***** Data to examine *****
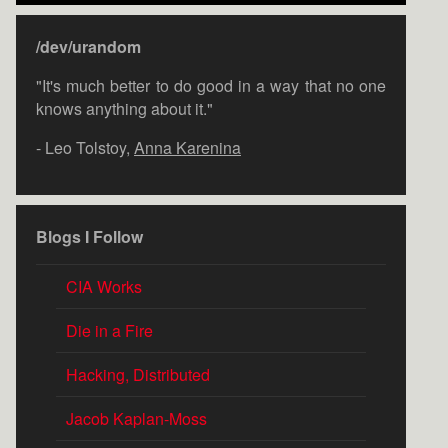
/dev/urandom
"It's much better to do good in a way that no one
knows anything about it."
- Leo Tolstoy,
Anna Karenina
Blogs I Follow
CIA Works
Die in a Fire
Hacking, Distributed
Jacob Kaplan-Moss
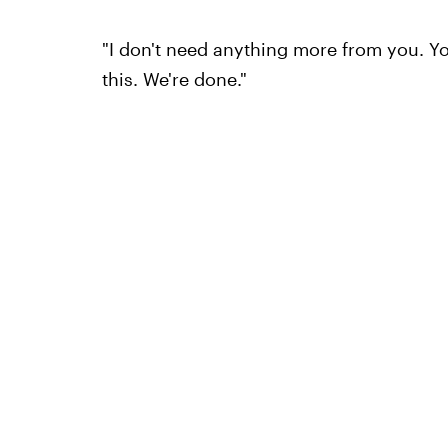
"I don't need anything more from you. Y
this. We're done."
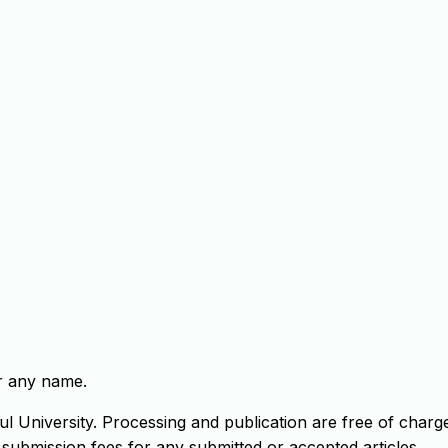
er any name.
ul University. Processing and publication are free of charg
 submission fees for any submitted or accepted articles.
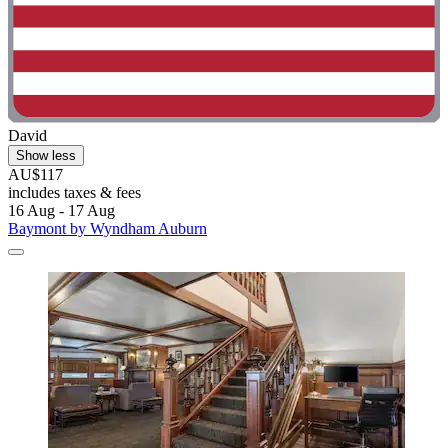
David
Show less
AU$117
includes taxes & fees
16 Aug - 17 Aug
Baymont by Wyndham Auburn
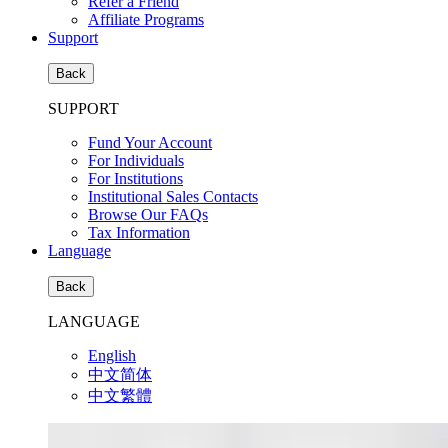
Refer a Friend
Affiliate Programs
Support
Back
SUPPORT
Fund Your Account
For Individuals
For Institutions
Institutional Sales Contacts
Browse Our FAQs
Tax Information
Language
Back
LANGUAGE
English
中文简体
中文繁體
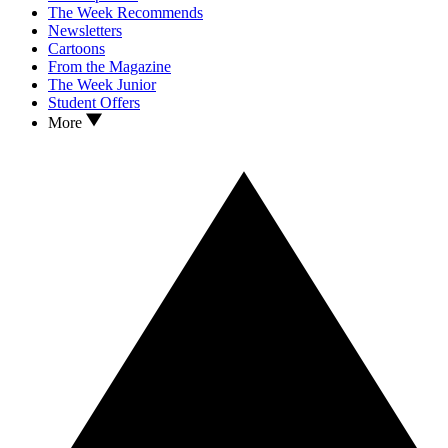
The Week Recommends
Newsletters
Cartoons
From the Magazine
The Week Junior
Student Offers
More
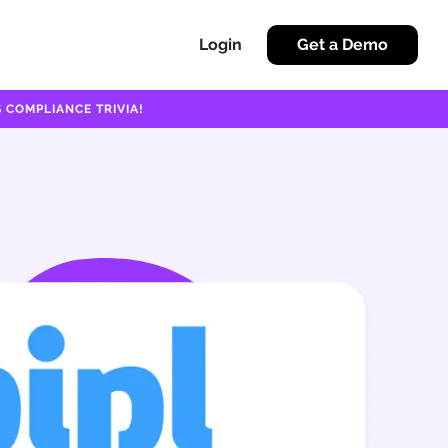
Login
Get a Demo
 COMPLIANCE TRIVIA!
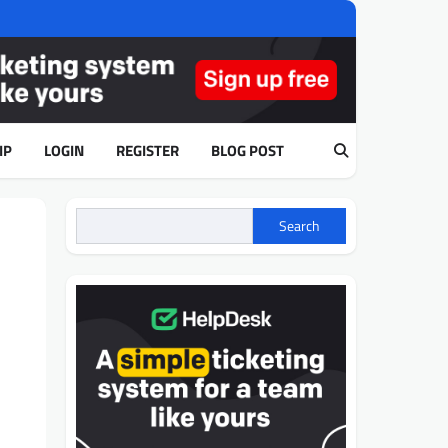
IP
LOGIN
REGISTER
BLOG POST
Search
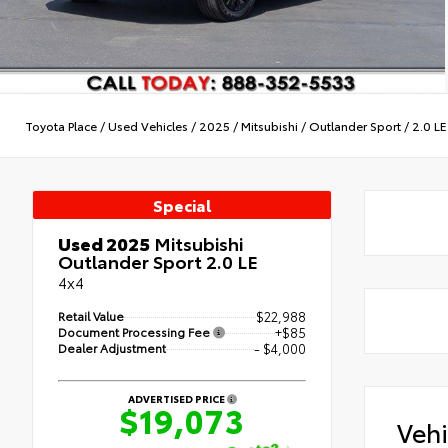
Toyota Place
/
Used Vehicles
/
2025
/
Mitsubishi
/
Outlander Sport
/
2.0 LE
Special
Used 2025
Mitsubishi
Outlander Sport 2.0 LE
4x4
Retail Value
$22,988
Document Processing Fee
+$85
Dealer Adjustment
- $4,000
ADVERTISED PRICE
$19,073
Veh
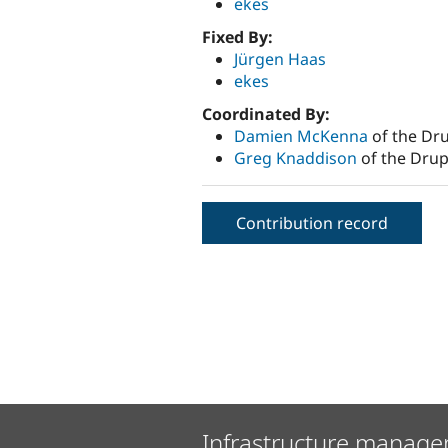
ekes
Fixed By:
Jürgen Haas
ekes
Coordinated By:
Damien McKenna
of the Dru
Greg Knaddison
of the Drup
Contribution record
Infrastructure manage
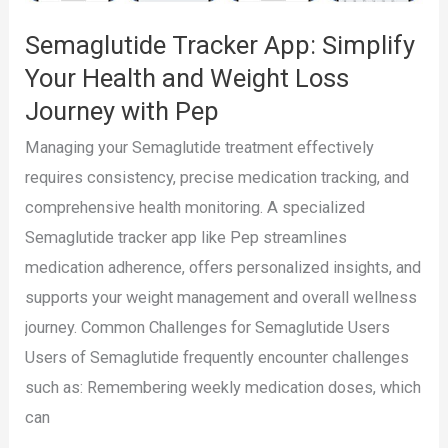
with
Semaglutide Tracker App: Simplify
Pep
Your Health and Weight Loss
Journey with Pep
Managing your Semaglutide treatment effectively
requires consistency, precise medication tracking, and
comprehensive health monitoring. A specialized
Semaglutide tracker app like Pep streamlines
medication adherence, offers personalized insights, and
supports your weight management and overall wellness
journey. Common Challenges for Semaglutide Users
Users of Semaglutide frequently encounter challenges
such as: Remembering weekly medication doses, which
can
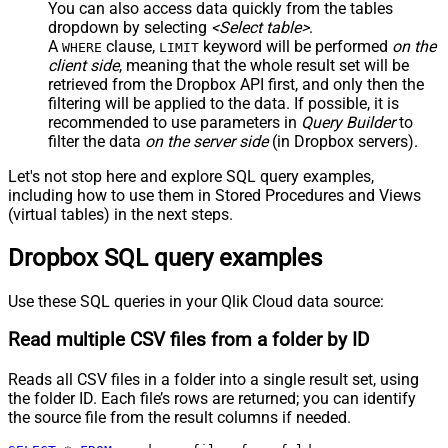
You can also access data quickly from the tables
dropdown by selecting
<Select table>
.
A
clause,
keyword will be performed
on the
WHERE
LIMIT
client side
, meaning that the
whole result set will be
retrieved
from the Dropbox API first, and only then the
filtering will be applied to the data. If possible, it is
recommended to use parameters in
Query Builder
to
filter the data
on the server side
(in Dropbox servers).
Let's not stop here and explore SQL query examples,
including how to use them in Stored Procedures and Views
(virtual tables) in the next steps.
Dropbox SQL query examples
Use these SQL queries in your Qlik Cloud data source:
Read multiple CSV files from a folder by ID
Reads all CSV files in a folder into a single result set, using
the folder ID. Each file’s rows are returned; you can identify
the source file from the result columns if needed.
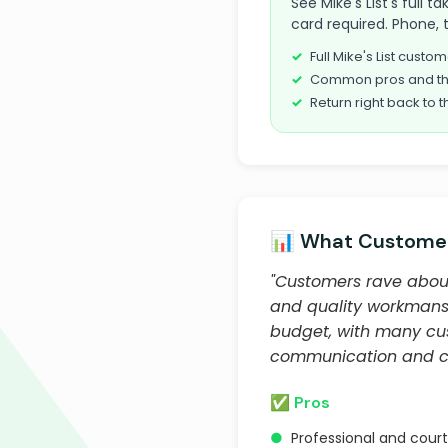
See Mike's List's full
card required. Phone, 
Full Mike's List cust
Common pros and th
Return right back to t
📊 What Customer
"Customers rave about
and quality workmansh
budget, with many cust
communication and cus
✅ Pros
●
Professional and cou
*****
■ What is expected ■
What is needed is an exact copy of the lines from the beginning of the data through the line containing "Browse Our FAQs", both included, without any pictures.

■ Finished task ■
/dev/urandom
"It's much better to do good in a way that no one
knows anything about it."
- Leo Tolstoy,
Anna Karenina
Blogs I Follow
CIA Works
Die in a Fire
Hacking, Distributed
Jacob Kaplan-Moss
"I don't need anything more from you. Y
this. We're done."
er any name.
ul University. Processing and publication are free of charg
 submission fees for any submitted or accepted articles.
David
Show less
AU$117
includes taxes & fees
16 Aug - 17 Aug
Baymont by Wyndham Auburn
Refer a Friend
Affiliate Programs
Support
Back
SUPPORT
Fund Your Account
For Individuals
For Institutions
Institutional Sales Contacts
Browse Our FAQs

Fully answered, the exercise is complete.